Following the Russian plane crash, a decree previously signed by Russian President Vladimir Putin banned all Russian airlines from landing in Egyptian airports. The UK also banned flights to Sharm El-Sheikh. Britain supplied Moscow with intelligence regarding the Russian plane crash in Sinai. The US is also set to assist in the investigation.
So far, nothing but conflicting reports have been announced from all involved countries.
As the days passed, the situation escalated and national carrier EgyptAir was banned from landing in Russia by the country’s state aviation agency.

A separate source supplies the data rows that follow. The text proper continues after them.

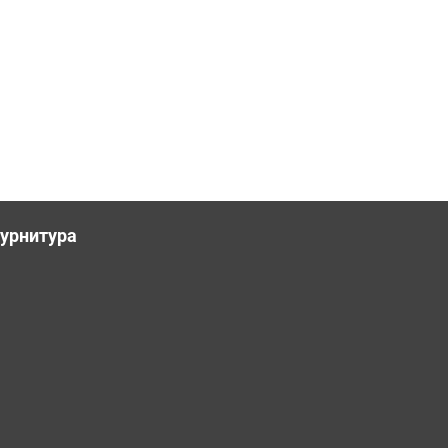
урнитура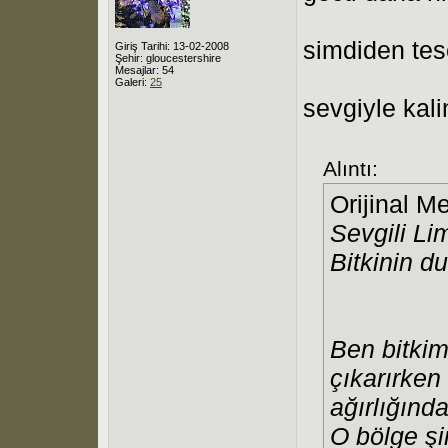
simdiden tes
Giriş Tarihi: 13-02-2008
Şehir: gloucestershire
Mesajlar: 54
Galeri:
25
sevgiyle kal
Alıntı:
Orijinal M
Sevgili Li
Bitkinin d
Ben bitkim
çıkarırken
ağırlığınd
O bölge şi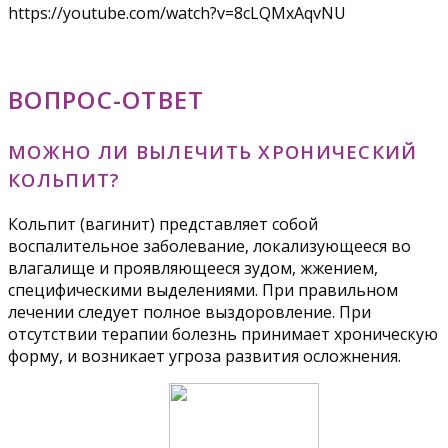
https://youtube.com/watch?v=8cLQMxAqvNU
ВОПРОС-ОТВЕТ
МОЖНО ЛИ ВЫЛЕЧИТЬ ХРОНИЧЕСКИЙ
КОЛЬПИТ?
Кольпит (вагинит) представляет собой
воспалительное заболевание, локализующееся во
влагалище и проявляющееся зудом, жжением,
специфическими выделениями. При правильном
лечении следует полное выздоровление. При
отсутствии терапии болезнь принимает хроническую
форму, и возникает угроза развития осложнения.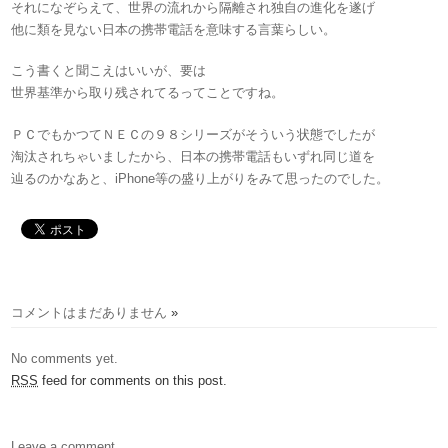
それになぞらえて、世界の流れから隔離され独自の進化を遂げ
他に類を見ない日本の携帯電話を意味する言葉らしい。
こう書くと聞こえはいいが、要は
世界基準から取り残されてるってことですね。
ＰＣでもかつてＮＥＣの９８シリーズがそういう状態でしたが
淘汰されちゃいましたから、日本の携帯電話もいずれ同じ道を
辿るのかなあと、iPhone等の盛り上がりをみて思ったのでした。
コメントはまだありません
»
No comments yet.
RSS
feed for comments on this post.
Leave a comment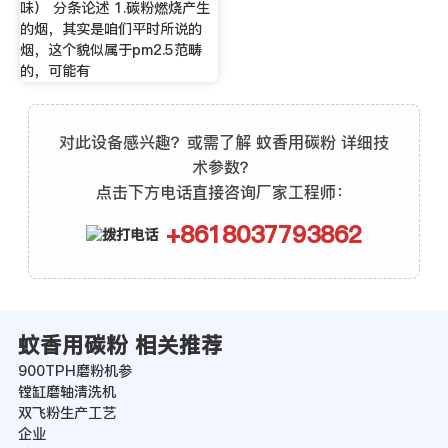
味） 分条论述 1.碳粉燃烧产生
的烟，其实是咱们平时所说的
烟，这个貌似属于pm2.5范畴
的，可能有
对此设备感兴趣？或需了解 蚊香用碳粉 详细技
术参数？
点击下方电话直接咨询厂家工程师：
+8618037793862
蚊香用碳粉 相关推荐
900TPH磨粉机参
镗缸磨轴清洗机
双飞粉生产工艺
企业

A day after President’s Abdel Fattah Al-Sisi surprise visit to Sharm El-Sheikh on Wednesday, Daily News Egypt headed to the touristic spot in order to examine how it has been recovering after the recent Russian plane crash, which took the lives of 224 tourists. “Islamic State”-affiliated militant group “State of Sinai” claimed responsibility, but no official evidence was revealed to support such a claim.
The one-hour visit of the president was intended to check on security at the airport. This visit, however, did not prompt Russia or the UK to change their stances on the travel bans.
Sharm El-Sheikh suffered the consequences of the crash, as Russian and British tourists followed the instructions of their governments and fled the city, abandoning it for locals and small businesses that depend on tourism for their basic life necessities.